Cunningham’s team assessed the potential of three species of fungi – Aspergillus nigerPenicillium chrysogenum and Penicillium simplicissimum – to leach lithium and cobalt from the cathodes of spent batteries. They picked these fungi as they have previously been found to be able to collect other valuable metals from waste streams such as spent refinery catalysts, ply ash and other electronic scrap.

We thought, if it works in those applications, it probably ought to work here,’ Cunningham tells Chemistry World. His team has been able to extract about 40% of the cobalt and about 80% of the lithium, using the acids that are produced by the fungi. By comparison, Cunningham says his team was able to extract upward of 90% of both lithium and cobalt in the lab using conventional means – hydrochloric acid.

‘We are trying to avoid heating the solution, we would like to do this under room temperature conditions since it is supposed to be inexpensive and environmentally-friendly,’ Cunningham explains.

The fungi Cunningham and his colleagues studied were able to produce a solution containing about 10 to 100 millimolar concentrations of five organic acids, including gluconic acid, oxalic acid and citric acid. They still need a way to retrieve the lithium and cobalt from solution and convert it into a usable form. There are a lot of candidate technologies that can achieve that goal, but the University of South Florida researchers have yet to settle on the best method.

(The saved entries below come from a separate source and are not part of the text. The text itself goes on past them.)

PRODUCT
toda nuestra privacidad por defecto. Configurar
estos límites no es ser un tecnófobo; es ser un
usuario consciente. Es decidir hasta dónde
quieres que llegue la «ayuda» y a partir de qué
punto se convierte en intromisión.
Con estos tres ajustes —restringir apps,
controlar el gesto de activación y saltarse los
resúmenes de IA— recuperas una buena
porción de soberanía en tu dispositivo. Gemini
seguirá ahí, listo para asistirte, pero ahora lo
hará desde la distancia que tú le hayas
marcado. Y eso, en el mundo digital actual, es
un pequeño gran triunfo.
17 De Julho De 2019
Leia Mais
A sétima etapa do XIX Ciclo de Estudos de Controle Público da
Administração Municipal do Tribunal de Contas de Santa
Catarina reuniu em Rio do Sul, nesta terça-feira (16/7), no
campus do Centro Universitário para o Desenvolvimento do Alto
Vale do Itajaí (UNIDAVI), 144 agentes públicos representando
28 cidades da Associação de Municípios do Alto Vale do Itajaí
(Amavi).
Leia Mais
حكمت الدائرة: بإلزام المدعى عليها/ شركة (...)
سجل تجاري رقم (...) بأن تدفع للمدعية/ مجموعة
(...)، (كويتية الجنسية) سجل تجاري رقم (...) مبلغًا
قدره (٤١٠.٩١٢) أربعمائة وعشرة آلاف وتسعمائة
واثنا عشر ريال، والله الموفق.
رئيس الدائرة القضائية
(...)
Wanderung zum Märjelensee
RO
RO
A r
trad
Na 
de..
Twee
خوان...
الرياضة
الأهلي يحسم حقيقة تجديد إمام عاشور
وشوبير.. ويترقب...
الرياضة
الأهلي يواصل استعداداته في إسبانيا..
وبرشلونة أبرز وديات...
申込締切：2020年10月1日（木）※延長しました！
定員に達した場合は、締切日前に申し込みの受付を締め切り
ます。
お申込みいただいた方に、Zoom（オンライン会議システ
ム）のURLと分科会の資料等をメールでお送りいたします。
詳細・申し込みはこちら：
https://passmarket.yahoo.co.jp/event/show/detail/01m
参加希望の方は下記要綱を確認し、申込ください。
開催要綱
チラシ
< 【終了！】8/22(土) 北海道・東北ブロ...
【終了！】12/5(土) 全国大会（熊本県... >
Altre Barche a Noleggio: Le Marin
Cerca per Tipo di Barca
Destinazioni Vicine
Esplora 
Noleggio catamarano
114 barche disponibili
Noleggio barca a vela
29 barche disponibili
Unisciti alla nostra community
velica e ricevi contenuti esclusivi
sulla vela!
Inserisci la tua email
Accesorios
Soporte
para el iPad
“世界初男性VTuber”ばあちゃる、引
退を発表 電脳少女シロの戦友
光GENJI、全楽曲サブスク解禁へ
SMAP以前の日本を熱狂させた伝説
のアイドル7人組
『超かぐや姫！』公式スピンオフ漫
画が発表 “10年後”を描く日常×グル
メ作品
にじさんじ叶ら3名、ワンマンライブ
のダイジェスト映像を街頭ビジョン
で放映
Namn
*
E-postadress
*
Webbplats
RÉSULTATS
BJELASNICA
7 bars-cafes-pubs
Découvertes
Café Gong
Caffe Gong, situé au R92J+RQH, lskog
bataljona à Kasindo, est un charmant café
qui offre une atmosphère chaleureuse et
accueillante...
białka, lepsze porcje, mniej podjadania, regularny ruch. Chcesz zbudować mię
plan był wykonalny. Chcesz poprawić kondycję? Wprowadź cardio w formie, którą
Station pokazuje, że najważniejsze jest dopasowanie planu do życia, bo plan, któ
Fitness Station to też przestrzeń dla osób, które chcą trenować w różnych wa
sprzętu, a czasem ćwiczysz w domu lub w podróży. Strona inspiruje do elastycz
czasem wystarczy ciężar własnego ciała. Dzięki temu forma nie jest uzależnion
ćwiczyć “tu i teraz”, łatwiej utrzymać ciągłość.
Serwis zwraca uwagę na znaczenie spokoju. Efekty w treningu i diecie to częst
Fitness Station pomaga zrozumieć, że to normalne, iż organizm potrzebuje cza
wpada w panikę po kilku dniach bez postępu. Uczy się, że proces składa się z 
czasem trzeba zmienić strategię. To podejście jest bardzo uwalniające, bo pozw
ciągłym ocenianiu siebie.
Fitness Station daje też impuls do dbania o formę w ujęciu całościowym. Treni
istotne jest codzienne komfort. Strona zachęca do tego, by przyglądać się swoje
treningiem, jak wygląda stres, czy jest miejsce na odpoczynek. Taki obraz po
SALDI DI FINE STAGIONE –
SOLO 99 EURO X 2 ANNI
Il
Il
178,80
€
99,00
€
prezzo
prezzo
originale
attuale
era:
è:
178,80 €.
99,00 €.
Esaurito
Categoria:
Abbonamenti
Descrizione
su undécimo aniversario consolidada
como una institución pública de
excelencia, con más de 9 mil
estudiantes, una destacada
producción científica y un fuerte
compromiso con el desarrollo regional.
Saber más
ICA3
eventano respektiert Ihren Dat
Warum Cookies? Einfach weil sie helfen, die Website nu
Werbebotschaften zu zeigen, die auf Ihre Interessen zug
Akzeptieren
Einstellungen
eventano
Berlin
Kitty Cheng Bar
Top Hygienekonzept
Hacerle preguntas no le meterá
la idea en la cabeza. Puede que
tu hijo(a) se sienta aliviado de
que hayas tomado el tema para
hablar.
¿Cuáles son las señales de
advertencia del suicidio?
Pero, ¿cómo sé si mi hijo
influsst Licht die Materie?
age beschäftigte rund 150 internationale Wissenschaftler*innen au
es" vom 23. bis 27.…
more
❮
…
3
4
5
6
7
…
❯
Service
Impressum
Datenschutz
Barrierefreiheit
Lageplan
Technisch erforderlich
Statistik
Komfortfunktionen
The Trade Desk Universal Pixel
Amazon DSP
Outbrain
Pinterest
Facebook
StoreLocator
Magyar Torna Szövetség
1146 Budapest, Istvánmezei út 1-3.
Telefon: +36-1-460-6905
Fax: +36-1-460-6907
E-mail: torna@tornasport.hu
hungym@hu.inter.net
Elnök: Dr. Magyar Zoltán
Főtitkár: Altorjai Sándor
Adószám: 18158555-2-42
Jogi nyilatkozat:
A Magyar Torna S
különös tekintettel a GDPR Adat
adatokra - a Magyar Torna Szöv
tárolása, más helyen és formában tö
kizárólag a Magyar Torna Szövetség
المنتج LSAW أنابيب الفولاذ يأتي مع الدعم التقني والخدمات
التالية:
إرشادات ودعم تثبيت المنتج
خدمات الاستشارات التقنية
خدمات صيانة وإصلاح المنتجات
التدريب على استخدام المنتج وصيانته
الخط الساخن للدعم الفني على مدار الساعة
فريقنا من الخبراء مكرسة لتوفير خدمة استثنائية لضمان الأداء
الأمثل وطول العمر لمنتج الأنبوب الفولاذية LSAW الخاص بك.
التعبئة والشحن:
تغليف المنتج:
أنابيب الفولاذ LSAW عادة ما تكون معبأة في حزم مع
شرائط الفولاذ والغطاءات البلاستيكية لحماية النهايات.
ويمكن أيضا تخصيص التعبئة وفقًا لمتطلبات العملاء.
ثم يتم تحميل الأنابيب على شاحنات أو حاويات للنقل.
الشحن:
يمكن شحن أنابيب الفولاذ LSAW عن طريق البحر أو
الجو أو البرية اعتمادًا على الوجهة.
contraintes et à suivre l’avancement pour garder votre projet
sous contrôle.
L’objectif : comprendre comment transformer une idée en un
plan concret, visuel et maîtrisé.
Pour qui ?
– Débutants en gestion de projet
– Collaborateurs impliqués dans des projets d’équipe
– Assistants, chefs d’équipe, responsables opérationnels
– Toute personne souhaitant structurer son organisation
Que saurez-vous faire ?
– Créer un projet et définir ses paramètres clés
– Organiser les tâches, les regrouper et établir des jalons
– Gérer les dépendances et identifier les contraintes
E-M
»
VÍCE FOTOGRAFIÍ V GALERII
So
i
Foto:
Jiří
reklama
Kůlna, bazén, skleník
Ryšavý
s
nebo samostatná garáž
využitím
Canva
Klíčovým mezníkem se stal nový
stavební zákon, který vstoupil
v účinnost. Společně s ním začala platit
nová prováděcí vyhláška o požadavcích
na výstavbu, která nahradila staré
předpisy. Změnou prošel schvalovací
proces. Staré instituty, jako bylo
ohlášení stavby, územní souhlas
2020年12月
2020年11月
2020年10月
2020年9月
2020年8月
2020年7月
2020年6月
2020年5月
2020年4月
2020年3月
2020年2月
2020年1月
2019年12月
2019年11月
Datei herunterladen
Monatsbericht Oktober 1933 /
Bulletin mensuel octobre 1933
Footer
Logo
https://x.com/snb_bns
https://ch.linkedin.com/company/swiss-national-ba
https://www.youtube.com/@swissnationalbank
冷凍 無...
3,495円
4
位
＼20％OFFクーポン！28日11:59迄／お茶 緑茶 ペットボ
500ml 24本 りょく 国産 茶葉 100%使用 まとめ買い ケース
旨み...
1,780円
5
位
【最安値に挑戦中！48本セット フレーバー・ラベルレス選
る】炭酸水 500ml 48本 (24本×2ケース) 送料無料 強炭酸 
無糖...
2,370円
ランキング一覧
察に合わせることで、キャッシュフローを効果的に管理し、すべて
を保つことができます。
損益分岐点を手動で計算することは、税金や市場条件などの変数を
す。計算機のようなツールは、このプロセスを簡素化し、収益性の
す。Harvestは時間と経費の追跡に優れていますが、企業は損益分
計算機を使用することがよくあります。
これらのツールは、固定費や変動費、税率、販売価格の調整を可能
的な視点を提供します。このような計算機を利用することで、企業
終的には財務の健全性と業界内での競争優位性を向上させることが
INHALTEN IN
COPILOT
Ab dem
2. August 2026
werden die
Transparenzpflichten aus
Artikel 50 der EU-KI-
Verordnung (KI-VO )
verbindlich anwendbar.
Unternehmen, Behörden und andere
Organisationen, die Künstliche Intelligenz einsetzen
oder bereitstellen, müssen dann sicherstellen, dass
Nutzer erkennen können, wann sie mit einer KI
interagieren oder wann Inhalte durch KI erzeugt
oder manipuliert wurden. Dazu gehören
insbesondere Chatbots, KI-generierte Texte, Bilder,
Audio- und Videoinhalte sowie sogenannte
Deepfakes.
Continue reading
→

Although things look good from a scientific standpoint, Cunningham notes that the economics could be trickier. It remains unclear what type of reactor will be needed to grow the fungi or perform the extraction. ‘If it takes weeks of contact time, then you would need to have a giant reactor in order to get out useful amounts of lithium and cobalt,’ he explains. ‘A lot of engineering will need to go into this.’